Kawhi Leonard, for those who’re studying this, you don’t should be afraid of Toronto.
Regardless of hordes of followers snapping photographs of you consuming dinner or following you at House Depot. Regardless of your low-key journey to Niagara Falls making the information. Regardless of the pack of journalists presently camped exterior a swanky Yorkville resort simply in case you’re inside signing a contract with the Toronto Raptors.
You don’t should be afraid as a result of, fortunate for you, there are many secure locations within the metropolis the place you possibly can search refuge from the incessant shutter-snaps of cameras and adoring followers.

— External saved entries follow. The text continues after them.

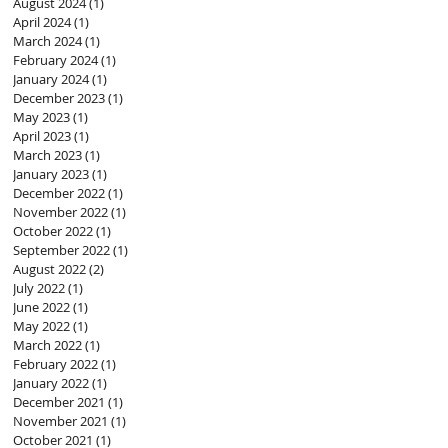
August 2024
(1)
1 post
April 2024
(1)
1 post
March 2024
(1)
1 post
February 2024
(1)
1 post
January 2024
(1)
1 post
December 2023
(1)
1 post
May 2023
(1)
1 post
April 2023
(1)
1 post
March 2023
(1)
1 post
January 2023
(1)
1 post
December 2022
(1)
1 post
November 2022
(1)
1 post
October 2022
(1)
1 post
September 2022
(1)
1 post
August 2022
(2)
2 posts
July 2022
(1)
1 post
June 2022
(1)
1 post
May 2022
(1)
1 post
March 2022
(1)
1 post
February 2022
(1)
1 post
January 2022
(1)
1 post
December 2021
(1)
1 post
November 2021
(1)
1 post
October 2021
(1)
1 post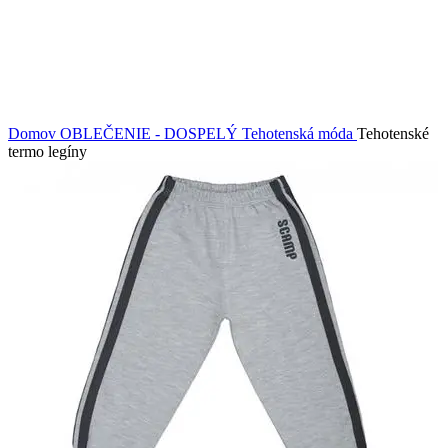
Klikni pre zväčšenie
Domov
OBLEČENIE - DOSPELÝ
Tehotenská móda
Tehotenské
termo legíny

Mr. Leonard, on your consideration, listed here are the highest 5 locations in Toronto to cover from everybody.
AN ISOLATION TANK
Sensory deprivation tanks, also referred to as restricted environmental stimulation remedy, or REST, have gotten a little bit of a factor in Toronto. The premise is easy: you pop in a pair earplugs and wade right into a spacious tank crammed with salt water. You’re then free to drift in full darkness.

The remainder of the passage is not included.